Could you transcribe all the entries exactly, omitting the pictures?

[[ Records provided, beginning ]]

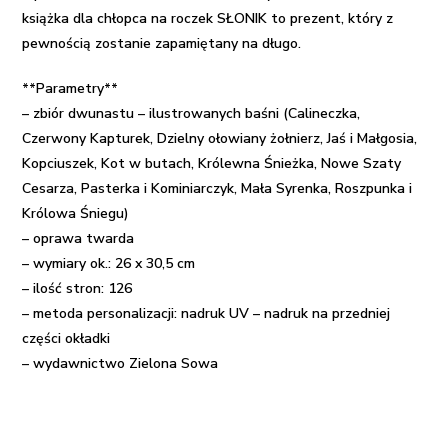
książka dla chłopca na roczek SŁONIK to prezent, który z
pewnością zostanie zapamiętany na długo.
**Parametry**
– zbiór dwunastu – ilustrowanych baśni (Calineczka,
Czerwony Kapturek, Dzielny ołowiany żołnierz, Jaś i Małgosia,
Kopciuszek, Kot w butach, Królewna Śnieżka, Nowe Szaty
Cesarza, Pasterka i Kominiarczyk, Mała Syrenka, Roszpunka i
Królowa Śniegu)
– oprawa twarda
– wymiary ok.: 26 x 30,5 cm
– ilość stron: 126
– metoda personalizacji: nadruk UV – nadruk na przedniej
części okładki
– wydawnictwo Zielona Sowa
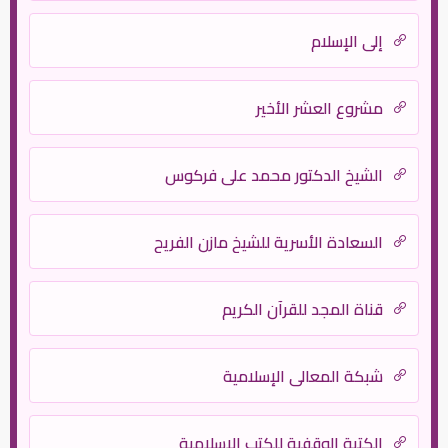
إلى الإسلام
مشروع العشر الأخير
الشيخ الدكتور محمد علي فركوس
السعادة الأسرية للشيخ مازن الفريح
قناة المجد للقرآن الكريم
شبكة المعالي الإسلامية
الكتبة الوقفية للكتب الإسلامية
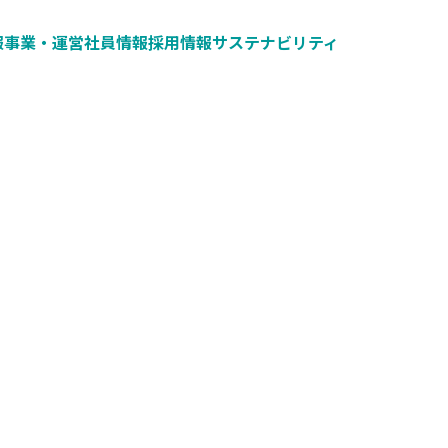
報
事業・運営
社員情報
採用情報
サステナビリティ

[[ Records provided, end ]]

* _Problem solution_
książka dla chłopca na roczek SŁONIK to prezent, który z
pewnością zostanie zapamiętany na długo.
**Parametry**
– zbiór dwunastu – ilustrowanych baśni (Calineczka,
Czerwony Kapturek, Dzielny ołowiany żołnierz, Jaś i Małgosia,
Kopciuszek, Kot w butach, Królewna Śnieżka, Nowe Szaty
Cesarza, Pasterka i Kominiarczyk, Mała Syrenka, Roszpunka i
Królowa Śniegu)
– oprawa twarda
– wymiary ok.: 26 x 30,5 cm
– ilość stron: 126
– metoda personalizacji: nadruk UV – nadruk na przedniej
części okładki
– wydawnictwo Zielona Sowa
إلى الإسلام
مشروع العشر الأخير
الشيخ الدكتور محمد علي فركوس
السعادة الأسرية للشيخ مازن الفريح
قناة المجد للقرآن الكريم
شبكة المعالي الإسلامية
الكتبة الوقفية للكتب الإسلامية
報
事業・運営
社員情報
採用情報
サステナビリティ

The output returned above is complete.